Depuis quatre semaines, j’ai mis une dizaine de livres en vente sur l’Amazon Kindle. Que dire… Pour un auteur, c’est un drôle de sentiment. Soudainement, des tas d’écrits qui dormaient, qui n’étaient plus réédités sont proposés au public. Pour le moment, les ventes ne sont pas mirobolantes, mais elles existent. Et avant tout, une sensation d’être entré dans une nouvelle ère se dessine. Et l’impression que certaines choses pénibles que l’on a pu vivre ne se répéteront plus…

En premier lieu, je tiens à le préciser, il y a des éditeurs très appréciables, fiables, agréables à fréquenter. Il y en a, je peux l’attester. Un grand nombre d’entre eux sont devenus des amis.
Mieux encore, je pense que, dans la plupart des cas, il est illusoire de vouloir faire un best-seller sans passer par un éditeur. Pour plusieurs raisons.
En premier lieu, un éditeur a un regard extérieur et il peut indiquer à l’auteur des passages faiblards, des incohérences, des points qu’il vaudrait mieux revoir. L’éditeur ayant pour métier de vendre le livre, il a souvent un regard aiguisé en la matière. Cet apport est parfois inestimable.
De plus, l’éditeur se charge de mille tâches que l’auteur n’a pas forcément envie d’assumer. Les meilleurs ont une attachée de presse qui se charge de promouvoir le livre, d’obtenir des interviews radios et télés, des chroniques du livre. Ce sont des tâches qui demandent énormément de temps et de savoir-faire.
Enfin, l’éditeur assure la distribution du livre dans les librairies et là aussi, c’est un sacré travail, nécessitant des forces de ventes qui se déplacent dans toute la France pour convaincre les libraires de prendre le livre, de le mettre en avant.
Tout cela est très loin d’être négligeable et même si important que le métier d’éditeur est loin, très loin de disparaître. Et la chose est pareillement vraie pour les maisons de disque…

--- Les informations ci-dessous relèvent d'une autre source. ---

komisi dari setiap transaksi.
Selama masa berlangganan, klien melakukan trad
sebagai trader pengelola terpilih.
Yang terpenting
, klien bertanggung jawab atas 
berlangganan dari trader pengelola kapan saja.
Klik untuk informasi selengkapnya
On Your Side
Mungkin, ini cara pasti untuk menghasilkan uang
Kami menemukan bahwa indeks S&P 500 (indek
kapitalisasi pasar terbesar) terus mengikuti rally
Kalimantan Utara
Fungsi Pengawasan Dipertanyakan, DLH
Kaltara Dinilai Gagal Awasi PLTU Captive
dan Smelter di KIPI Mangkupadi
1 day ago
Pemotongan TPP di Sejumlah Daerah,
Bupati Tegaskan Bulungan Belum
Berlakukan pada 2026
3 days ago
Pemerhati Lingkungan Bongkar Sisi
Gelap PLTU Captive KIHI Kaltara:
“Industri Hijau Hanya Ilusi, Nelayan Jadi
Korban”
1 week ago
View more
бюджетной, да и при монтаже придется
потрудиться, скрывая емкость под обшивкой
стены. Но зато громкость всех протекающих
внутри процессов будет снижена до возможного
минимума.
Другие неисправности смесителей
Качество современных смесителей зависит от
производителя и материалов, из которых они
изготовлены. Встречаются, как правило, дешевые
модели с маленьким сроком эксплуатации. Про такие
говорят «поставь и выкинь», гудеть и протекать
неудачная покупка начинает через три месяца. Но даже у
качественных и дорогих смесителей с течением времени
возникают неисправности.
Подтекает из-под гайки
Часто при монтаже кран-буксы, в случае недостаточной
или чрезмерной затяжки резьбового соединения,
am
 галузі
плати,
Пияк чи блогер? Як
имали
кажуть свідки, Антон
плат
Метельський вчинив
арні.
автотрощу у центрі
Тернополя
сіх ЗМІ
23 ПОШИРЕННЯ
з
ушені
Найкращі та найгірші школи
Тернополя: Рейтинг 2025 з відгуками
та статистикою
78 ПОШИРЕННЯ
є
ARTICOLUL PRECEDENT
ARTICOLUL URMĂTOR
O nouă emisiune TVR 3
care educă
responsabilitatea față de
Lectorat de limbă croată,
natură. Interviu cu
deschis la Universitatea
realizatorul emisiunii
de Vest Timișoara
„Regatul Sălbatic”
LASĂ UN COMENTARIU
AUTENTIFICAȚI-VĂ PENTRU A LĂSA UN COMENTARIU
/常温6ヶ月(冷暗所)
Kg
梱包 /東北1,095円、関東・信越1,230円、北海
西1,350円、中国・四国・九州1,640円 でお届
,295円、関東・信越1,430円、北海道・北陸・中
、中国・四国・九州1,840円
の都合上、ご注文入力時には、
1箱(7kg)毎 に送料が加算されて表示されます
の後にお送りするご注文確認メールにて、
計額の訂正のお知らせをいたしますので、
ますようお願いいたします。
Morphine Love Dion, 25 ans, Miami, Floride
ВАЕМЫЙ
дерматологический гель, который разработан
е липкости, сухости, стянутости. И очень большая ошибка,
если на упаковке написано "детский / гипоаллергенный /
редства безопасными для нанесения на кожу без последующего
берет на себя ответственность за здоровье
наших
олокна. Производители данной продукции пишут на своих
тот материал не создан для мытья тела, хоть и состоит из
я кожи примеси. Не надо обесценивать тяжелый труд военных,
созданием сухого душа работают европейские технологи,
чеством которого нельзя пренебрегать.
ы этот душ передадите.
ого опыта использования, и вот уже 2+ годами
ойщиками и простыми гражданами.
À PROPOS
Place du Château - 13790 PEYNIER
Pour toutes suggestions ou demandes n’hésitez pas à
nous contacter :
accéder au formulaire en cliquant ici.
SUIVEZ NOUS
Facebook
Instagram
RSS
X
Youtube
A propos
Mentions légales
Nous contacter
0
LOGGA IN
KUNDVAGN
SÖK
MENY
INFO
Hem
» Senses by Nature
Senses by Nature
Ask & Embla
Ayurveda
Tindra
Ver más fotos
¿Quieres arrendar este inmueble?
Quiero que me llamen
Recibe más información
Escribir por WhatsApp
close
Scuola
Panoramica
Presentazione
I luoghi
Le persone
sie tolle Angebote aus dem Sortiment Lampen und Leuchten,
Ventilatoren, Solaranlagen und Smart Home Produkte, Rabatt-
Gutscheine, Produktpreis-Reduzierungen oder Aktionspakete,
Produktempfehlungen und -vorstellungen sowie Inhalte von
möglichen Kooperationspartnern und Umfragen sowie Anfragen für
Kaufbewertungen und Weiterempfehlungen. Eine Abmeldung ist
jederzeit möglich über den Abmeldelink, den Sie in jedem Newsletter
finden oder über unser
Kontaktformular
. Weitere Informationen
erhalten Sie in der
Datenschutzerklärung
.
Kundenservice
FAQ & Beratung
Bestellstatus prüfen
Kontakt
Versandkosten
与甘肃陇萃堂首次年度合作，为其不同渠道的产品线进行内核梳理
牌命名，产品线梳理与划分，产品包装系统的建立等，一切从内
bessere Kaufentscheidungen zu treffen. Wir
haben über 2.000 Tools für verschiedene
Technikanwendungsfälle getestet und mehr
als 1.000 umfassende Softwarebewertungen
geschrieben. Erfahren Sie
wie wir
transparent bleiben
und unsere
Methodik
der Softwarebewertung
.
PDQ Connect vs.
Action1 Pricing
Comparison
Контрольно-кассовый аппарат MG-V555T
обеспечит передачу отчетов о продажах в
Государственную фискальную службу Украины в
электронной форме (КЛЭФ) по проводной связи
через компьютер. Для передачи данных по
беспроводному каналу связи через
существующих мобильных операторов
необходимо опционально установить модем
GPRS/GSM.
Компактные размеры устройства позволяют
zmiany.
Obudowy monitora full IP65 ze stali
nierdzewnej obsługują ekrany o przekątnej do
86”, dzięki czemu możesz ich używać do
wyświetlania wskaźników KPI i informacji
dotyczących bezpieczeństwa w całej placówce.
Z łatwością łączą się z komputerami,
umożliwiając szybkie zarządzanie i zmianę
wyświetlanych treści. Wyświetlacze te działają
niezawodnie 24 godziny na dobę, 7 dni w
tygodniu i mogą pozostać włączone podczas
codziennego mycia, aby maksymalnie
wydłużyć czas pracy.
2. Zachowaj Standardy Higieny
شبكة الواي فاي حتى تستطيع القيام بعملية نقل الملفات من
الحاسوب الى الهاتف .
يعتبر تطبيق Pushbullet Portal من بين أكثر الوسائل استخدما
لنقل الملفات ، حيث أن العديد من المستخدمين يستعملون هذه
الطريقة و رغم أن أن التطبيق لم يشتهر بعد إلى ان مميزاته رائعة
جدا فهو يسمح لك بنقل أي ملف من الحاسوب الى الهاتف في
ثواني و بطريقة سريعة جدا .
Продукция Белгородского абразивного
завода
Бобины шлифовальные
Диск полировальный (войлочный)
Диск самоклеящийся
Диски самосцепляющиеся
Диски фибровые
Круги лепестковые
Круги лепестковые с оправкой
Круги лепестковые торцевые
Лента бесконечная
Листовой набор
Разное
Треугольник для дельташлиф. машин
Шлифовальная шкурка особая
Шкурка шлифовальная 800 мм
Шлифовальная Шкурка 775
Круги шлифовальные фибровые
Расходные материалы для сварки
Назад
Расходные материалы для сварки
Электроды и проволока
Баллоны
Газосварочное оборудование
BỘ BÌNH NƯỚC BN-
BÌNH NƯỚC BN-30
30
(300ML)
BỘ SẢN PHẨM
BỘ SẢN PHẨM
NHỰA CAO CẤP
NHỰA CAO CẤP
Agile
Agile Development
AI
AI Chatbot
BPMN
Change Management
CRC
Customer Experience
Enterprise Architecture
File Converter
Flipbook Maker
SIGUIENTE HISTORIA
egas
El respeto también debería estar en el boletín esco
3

Comment publier pour le Kindle d'Amazon

À l’automne 2007, Radiohead a tenté une inexpérience inédite pour un groupe de rock de cette envergure. Jusqu’à présent, les disques de la formation étaent sortis sur EMI/Capitol mais le contrat qui liait Radiohead à cette maison de disque venait de s’achever. Après avoir écoulé un grand nombre d’albums par le circuit traditionnel des ventes en magasin, la formation que dirige Thom Yorke a lancé son album In Rainbows directement sur le Web. Mieux encore, l’acheteur décidait que ce qu’il voulait bien payer.
À cette époque, le chanteur Thom Yorke a confié ceci au magazine Time :
« J’aime beaucoup notre maison de disques. Toutefois, le temps est venu de se demander si l’on a réellement encore besoin d’eux. »
Paroles, paroles… Ce n’étaient que des mots. Passé l’effet de surprise, dès le 10 décembre 2007, le groupe a fermé le site de téléchargement, invitant les retardataires à acheter In Rainbows… dans un magasin de disques ! Sous cette forme classique, l’album est alors monté n°1 des charts américains et britanniques.
À l’automne 2008, Warner-Chappell a dévoilé quelques chiffres relatifs à une telle opération. Il s’est avéré que Radiohead avait vendu 3 millions d’albums en utilisant cette forme de vente – dont 1,75 millions de CD – un nombre très largement supérieur à ses ventes habituelles. Et quand bien même certains amateurs n’auraient payé qu’une somme modique en téléchargeant l’album, le groupe a récolté l’essentiel de cette manne. Dans la foulée, Radiohead a également écoulé 1,2 millions tickets de concert. L’opération a été jugée plus que profitable.
La grande question demeurait : est-ce que Radiohead aurait vendu autant de In Rainbows si le groupe était inconnu. La réponse est évidemment non. Or, qui a soutenu Radiohead durant plus d’une décennie et lui a permis d’enregistrer des albums sophistiqués et de les promouvoir : sa maison de disque !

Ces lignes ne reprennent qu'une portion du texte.